Uma nota distribuída para a imprensa, informando que a Fasa deixará de administrar o Hospital Estadual de Urgências de Anápolis Dr. Henrique Santillo (Huana), surpreendeu toda a cidade.

No comando da unidade desde sua inauguração, em agosto de 2005, a Fasa optou pela rescisão do contrato de gestão do Huana, mas sua saída não é imediata. O contrato que venceu na quarta-feira (20.fev) foi prorrogado por 90 dias porque, segundo a nota, é o “tempo necessário para novo chamamento público e para que a transição da administração do hospital ocorra sem danos à população atendida e aos funcionários do Huana”.

A Secretaria de Estado da Saúde informa ainda que apresentou proposta de alterações na produtividade e custeio do Huana, mas após “negociações e entendimento mútuo, a Fasa optou pela rescisão”.

“De acordo com a instituição, a deliberação é de caráter puramente técnico para ajustes das atividades fundacionais”, afirma a nota da secretaria estadual.

A Fasa é uma entidade ligada à Igreja Católica e possui no seu conselho curador nomes como o bispo da Diocese de Anápolis, dom João Wilk, e Frei Marco Aurélio da Cruz, ministro provincial da Província do Santíssimo Nome de Jesus do Brasil. Sua história está ligada à atuação da irmã franciscana Rita Cecília.

A Fasa é a responsável também pela Santa Casa de Misericórdia de Anápolis.

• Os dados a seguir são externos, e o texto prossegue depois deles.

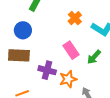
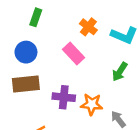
pink rectangle: (71, 50) -> (73, 53), moved
orange star: (68, 79) -> (92, 104), turned 30

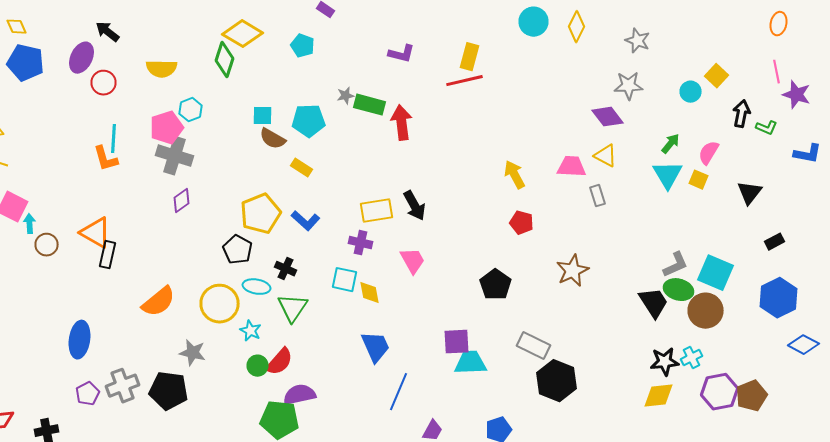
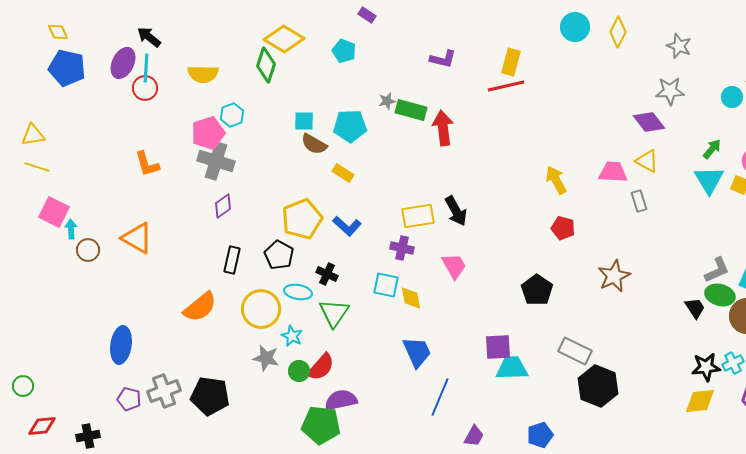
cyan line: (114, 139) -> (146, 68), moved
black rectangle: (108, 255) -> (232, 260), moved
black trapezoid: (654, 303) -> (695, 308), size x0.7
gray star: (192, 353) -> (266, 358), moved
purple pentagon: (88, 394) -> (129, 399), turned -30

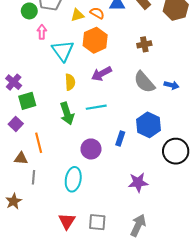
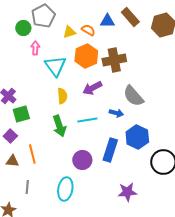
brown cross: (144, 44) -> (114, 60), moved, size x1.6
blue arrow: (171, 85) -> (116, 113), moved
blue rectangle: (120, 139) -> (110, 150), size x1.6
brown triangle: (21, 158) -> (12, 161), moved

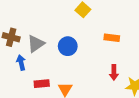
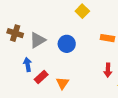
blue arrow: (21, 63) -> (28, 65), moved
red rectangle: (42, 84) -> (41, 77), turned -40

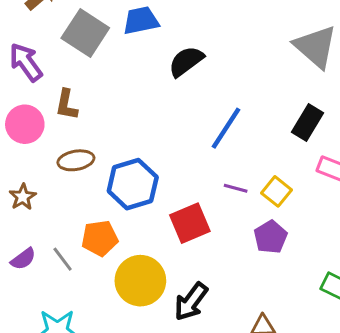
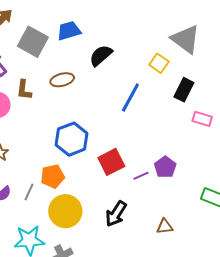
brown ellipse: (76, 160) -> (62, 80), moved
purple line: (236, 188) -> (141, 176), moved, turned -35
yellow square: (277, 191) -> (159, 63), moved
gray line: (63, 259) -> (29, 192), turned 66
yellow circle: (140, 281) -> (65, 211), moved

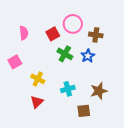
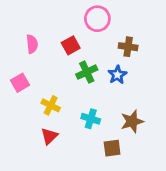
pink circle: (73, 24) -> (97, 19), moved
green cross: (65, 54) -> (87, 72), turned 35
cyan cross: (68, 89) -> (91, 119), turned 32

Nos últimos meses o Huana tem sofrido com a demora nos repasses financeiros do governo estadual, o que tem provocado atraso no pagamento de salário de seus funcionários, que fizeram uma paralisação de alerta recentemente para denunciar a situação.

A preocupação é com a transição, se não haverá prejuízos no atendimento à população – um dia sem Huana já seria um caos para Anápolis e região. Haverá uma nova OS ou o governo estadual assumirá o hospital?

Contador publicado no site do Huana mostra que o hospital já realizou 696 mil procedimentos de urgência e emergência, 81 mil internações, 74 mil cirurgias e 249 mil exames.

A seguir, a íntegra da nota:

“A Secretaria de Estado da Saúde de Goiás esclarece que, visando maior eficiência contratual, apresentou proposta de alterações na produtividade e custeio do Hospital de Estadual de Urgências de Anápolis (Huana). Após negociações e entendimento mútuo, a Fundação de Assistência Social de Anápolis (Fasa) optou pela rescisão do contrato de gestão da unidade. De acordo com a instituição, "a deliberação é de caráter puramente técnico para ajustes das atividades fundacionais". O contrato vence no dia de hoje, 20, e foi prorrogado por mais 90 dias, tempo necessário para novo chamamento público e para que a transição da administração do Hospital ocorra sem danos à população atendida e aos funcionários do Huana”.